KARACHI - Pakistan with its ongoing efforts to improve road network and relevant infrastructure is also struggling to counter the steady increase in the number of deaths and injuries caused due to road accidents.

Experts talking to APP said on an average 20 to 25 lives are lost every day in the country due to reckless driving and absolute indifference towards road safety laws by the concerned stake holders. “Ironically a significant majority of road traffic victims in our country are people aged between 10 to 40 years,” said Prof Said Minhas, associated with Jinnah Post Graduate Medical Centre.

The world’s roads have claimed some 1.2 million lives during the current year, said a report issued on the eve of World Day of Remembrance for Road Traffic Victims.

This is in accordance to resolution (A/RES/60/5) adopted by the United Nations General Assembly, in October 2005, that calls for governments to mark the third Sunday in November each year as the day for remembrance for road traffic victims.

The day was created as a means to give recognition to victims of road traffic crashes and the plight of their relatives who must cope with the emotional and practical consequences of these tragic events.

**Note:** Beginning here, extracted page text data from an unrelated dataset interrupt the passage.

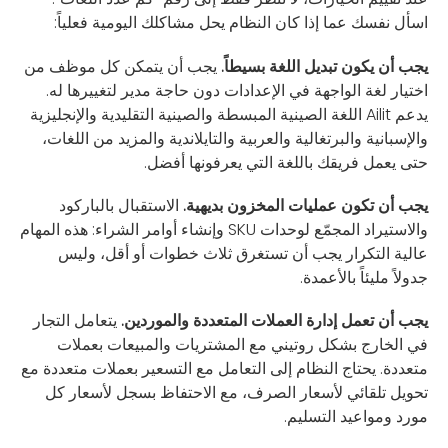
اسأل نفسك عما إذا كان النظام يحل مشاكلك اليومية فعلياً:
يجب أن يكون تبديل اللغة بسيطاً.
يجب أن يتمكن كل موظف من
اختيار لغة الواجهة في الإعدادات دون حاجة مدير لتغييرها له.
يدعم Ailit اللغة الصينية المبسطة والصينية التقليدية والإنجليزية
والإسبانية والبرتغالية والعربية والتايلاندية والمزيد من اللغات،
حتى يعمل فريقك باللغة التي يعرفونها أفضل.
يجب أن تكون عمليات المخزون بديهية.
الاستقبال بالباركود
والاستيراد المجمّع لوحدات SKU وإنشاء أوامر الشراء: هذه المهام
عالية التكرار يجب أن تستغرق ثلاث خطوات أو أقل، وليس
جدولاً مليئاً بالأعمدة.
يجب أن تعمل إدارة العملات المتعددة والموردين.
يتعامل التجار
في الخارج بشكل روتيني مع المشتريات والمبيعات بعملات
متعددة. يحتاج النظام إلى التعامل مع التسعير بعملات متعددة مع
تحويل تلقائي لأسعار الصرف، مع الاحتفاظ بسجل لأسعار كل
مورد ومواعيد التسليم.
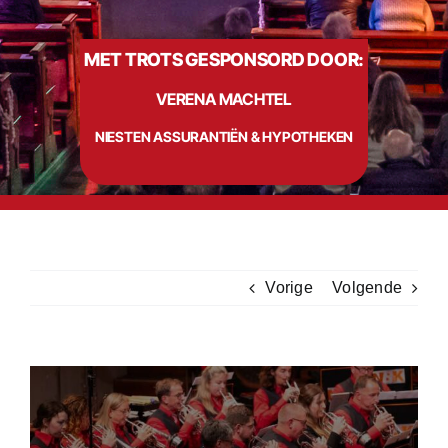
MET TROTS GESPONSORD DOOR:
Info
VERENA MACHTEL
Contact
NIESTEN ASSURANTIËN & HYPOTHEKEN
Vorige
Volgende
Bekijk
grotere
afbeelding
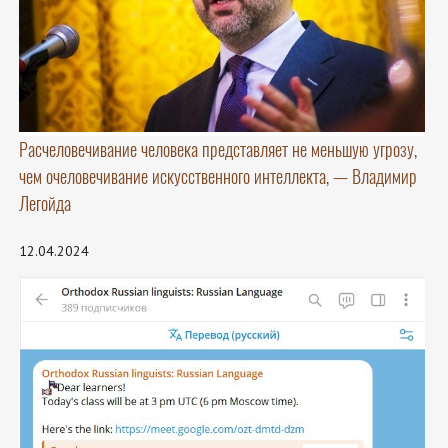
Расчеловечивание человека представляет не меньшую угрозу,
чем очеловечивание искусственного интеллекта, — Владимир
Легойда
12.04.2024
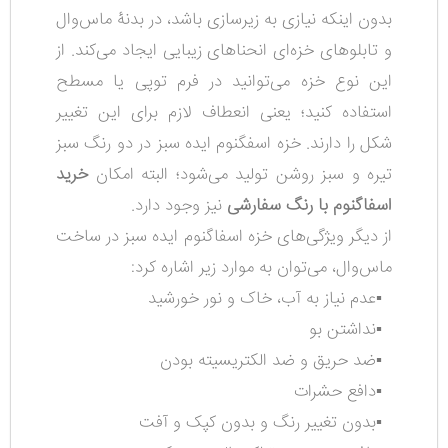
بدون اینکه نیازی به زیرسازی باشد، در بدنۀ ماس‌وال
و تابلوهای خزه‌ای انحناهای زیبایی ایجاد می‌کند. از
این نوع خزه می‌توانید در فرم توپی یا مسطح
استفاده کنید؛ یعنی انعطاف لازم برای این تغییر
شکل را دارند. خزه اسفگنوم ایده سبز در دو رنگ سبز
تیره و سبز روشن تولید می‌شود؛ البته امکان
خرید
اسفاگنوم با رنگ سفارشی
نیز وجود دارد.
از دیگر ویژگی‌های خزه اسفاگنوم ایده سبز در ساخت
ماس‌وال، می‌توان به موارد زیر اشاره کرد:
▪️عدم نیاز به
آب، خاک و نور خورشید
▪️
نداشتن بو
▪️ضد حریق و ضد الکتریسیته بودن
▪️دافع حشرات
▪️بدون تغییر رنگ و بدون کپک و آفت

Added to the road accidents’ induced fatalities there are more than 50 million people injured each year many of them now condemned to enduring physical disabilities and psychological trauma for the rest of their days.

Around 90 percent of road traffic deaths and injuries occur in low- and middle-income countries. Most of the victims are pedestrians, cyclists and motorcyclists.

The World Health Organization warns that, without urgent action, road traffic injuries will become the fifth leading cause of death by 2030.

Eighteen months ago, governments agreed to a Decade of Action for Road Safety, 2011-2020, with a pledge to save 5 million lives by implementing road safety strategies and information campaigns and enhancing and enforcing legislation. Governments are acting.

Chilean law now requires people travelling on inter-city buses to wear seatbelts.  China has criminalized drinking and driving and increased penalties for offenders, and New Zealand has introduced stricter controls on alcohol for younger drivers.

Existing legislation is also being more vigorously enforced.

Police in Brazil are now much stricter on drinking and driving. Seatbelt use in Turkey has increased from 8 to 50 percent and, in Viet Nam, motorcycle helmet use has tripled from 30 to 90 percent.

Other countries, including Ghana, India, Mozambique and Pakistan, are improving care for people who have suffered road traffic injuries.  All these efforts are saving lives.